Miraculously, “using open-source tools,” Britain’s state broadcaster was able to ‘crack the case’ to an extent police purportedly couldn’t. The BBC named EL Money as a “Russian diplomat, schooled in information warfare by spies and propagandists, who is close to the highest levels of power in Moscow.” Posing as EL Money, the 23-year-old supposedly sought to bribe numerous Ukrainians in Britain into perpetrating a variety of criminal activities, via dedicated local jobs groups, while also oddly deploying “deeply offensive Russian terms for Ukrainian people.”
“Messages from the [EL Money] account in various Telegram channels show him glorifying [Vladimir] Putin and Russia, attacking the Ukrainian people and promoting Russian narratives,” the BBC claimed. Its investigation acknowledged the trial of Carpiuc, Lavrynovych and Pochynok “was strange, mainly because the true author of the drama was never revealed,” with the conundrum of EL Money’s identity “deliberately avoided.” Suspicion can only abound as to why the British state broadcaster unravelled this crucial riddle, rather than courts and/or law enforcement.

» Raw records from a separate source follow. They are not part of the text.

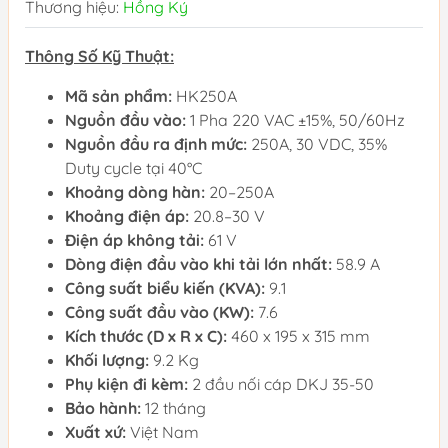
Thương hiệu:
Hồng Ký
Thông Số Kỹ Thuật:
Mã sản phẩm:
HK250A
Nguồn đầu vào:
1 Pha 220 VAC ±15%, 50/60Hz
Nguồn đầu ra định mức:
250A, 30 VDC, 35%
Duty cycle tại 40°C
Khoảng dòng hàn:
20–250A
Khoảng điện áp:
20.8–30 V
Điện áp không tải:
61 V
Dòng điện đầu vào khi tải lớn nhất:
58.9 A
Công suất biểu kiến (KVA):
9.1
Công suất đầu vào (KW):
7.6
Kích thước (D x R x C):
460 x 195 x 315 mm
Khối lượng:
9.2 Kg
Phụ kiện đi kèm:
2 đầu nối cáp DKJ 35-50
Bảo hành:
12 tháng
Xuất xứ:
Việt Nam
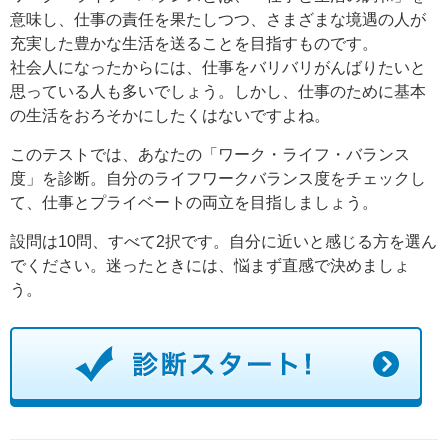
意味し、仕事の責任を果たしつつ、さまざまな境遇の人が
充実した豊かな生活を送ることを目指すものです。
社会人になったからには、仕事をバリバリがんばりたいと
思っている人も多いでしょう。しかし、仕事のために基本
の生活をおろそかにしたくはないですよね。
このテストでは、あなたの「ワーク・ライフ・バランス
度」を診断。自分のライフワークバランス度をチェックし
て、仕事とプライベートの両立を目指しましょう。
設問は10問、すべて2択です。自分に近いと感じる方を選ん
でください。迷ったときには、悩まず直感で決めましょ
う。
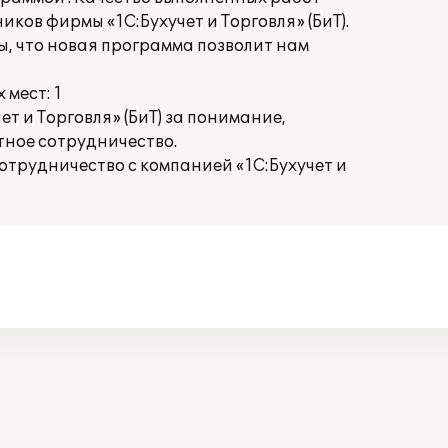
ков фирмы «1С:Бухучет и Торговля» (БиТ).
, что новая программа позволит нам
мест: 1
т и Торговля» (БиТ) за понимание,
тное сотрудничество.
трудничество с компанией «1С:Бухучет и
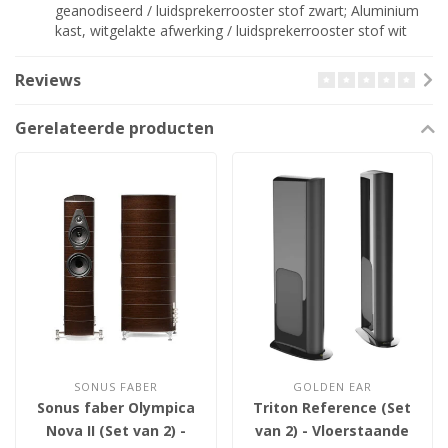
geanodiseerd / luidsprekerrooster stof zwart; Aluminium
kast, witgelakte afwerking / luidsprekerrooster stof wit
Reviews
Gerelateerde producten
SONUS FABER
GOLDEN EAR
Sonus faber Olympica
Triton Reference (Set
Nova II (Set van 2) -
van 2) - Vloerstaande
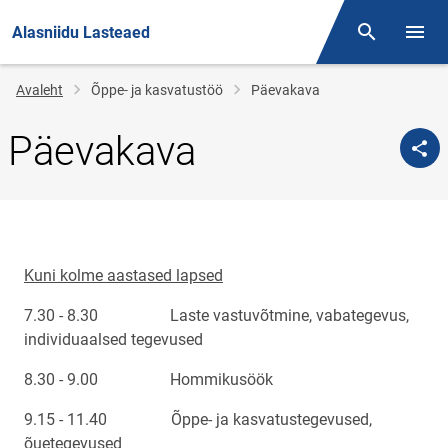
Alasniidu Lasteaed
Otsing
Menüü
Jälglink
Avaleht
Õppe- ja kasvatustöö
Päevakava
Päevakava
Kuni kolme aastased lapsed
7.30 - 8.30 Laste vastuvõtmine, vabategevus,
individuaalsed tegevused
8.30 - 9.00 Hommikusöök
9.15 - 11.40 Õppe- ja kasvatustegevused,
õuetegevused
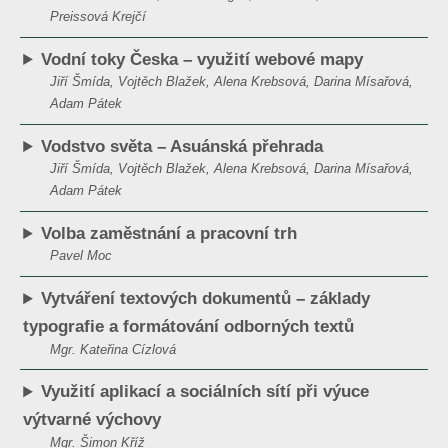
Preissová Krejčí
Vodní toky Česka – využití webové mapy
Jiří Šmída, Vojtěch Blažek, Alena Krebsová, Darina Mísařová,
Adam Pátek
Vodstvo světa – Asuánská přehrada
Jiří Šmída, Vojtěch Blažek, Alena Krebsová, Darina Mísařová,
Adam Pátek
Volba zaměstnání a pracovní trh
Pavel Moc
Vytváření textových dokumentů – základy
typografie a formátování odborných textů
Mgr. Kateřina Cízlová
Využití aplikací a sociálních sítí při výuce
výtvarné výchovy
Mgr. Šimon Kříž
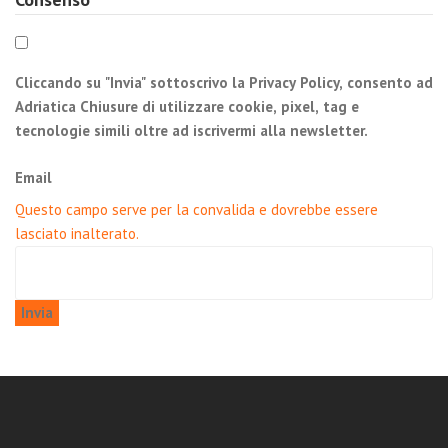
Cliccando su "Invia" sottoscrivo la Privacy Policy, consento ad
Adriatica Chiusure di utilizzare cookie, pixel, tag e
tecnologie simili oltre ad iscrivermi alla newsletter.
Email
Questo campo serve per la convalida e dovrebbe essere
lasciato inalterato.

Even more suspiciously, the BBC quoted a senior British counter-terror police chief as saying while the aim of the attacks on Starmer’s properties was “to intimidate and create fear for the Prime Minister and to attack the UK,” law enforcement had “not been able to prove the identity of [EL Money] or who he was working for.” They categorically declared, “we’ve got no evidence to suggest this was a state-backed threat.” But Britain’s state broadcaster is seemingly better informed than the police.
“Sources have told us that authorities in the UK and in Ukraine have privately concluded Russia was behind the arson attacks,” the BBC boasted. One might reasonably ask why Kiev has apparently taken it upon herself to solve a British criminal case, although Ukraine’s SBU is certainly an authority on recruiting chaos agents via Telegram, and other messaging apps. The heavily CIA and MI6-infiltrated agency has, over many years, exploited this technique to blackmail and bribe Russians into perpetrating serious crimes at home.
These scandalous activities have been universally ignored by the Western media. By contrast, numerous major news outlets have boldly seized on the BBC blaming Russia for the arson attacks. The Financial Times published a slick investigation the same day, replete with photos, videos, and graphics, documenting EL Money’s contacts with and payments to Lavrynovych. Shady investigative website The Insider went so far as to release extensive biographical information and photos of the 23-year-old Russian named by the BBC as EL Money.
Other outlets have produced quotes from Lavrynovych’s trial testimony, in which he states EL Money “wanted to see [the arson] on the news.” Of course, the attacks barely registered in the media contemporaneously, and what was said at the trial by defendants, their lawyers, prosecutors and the judge went unreported until now. In all the post-trial rush to convict Russia, not a single source has mentioned how British police themselves admit they possess “no evidence” indicating the arson attacks were sponsored by any state. Make of that what you will.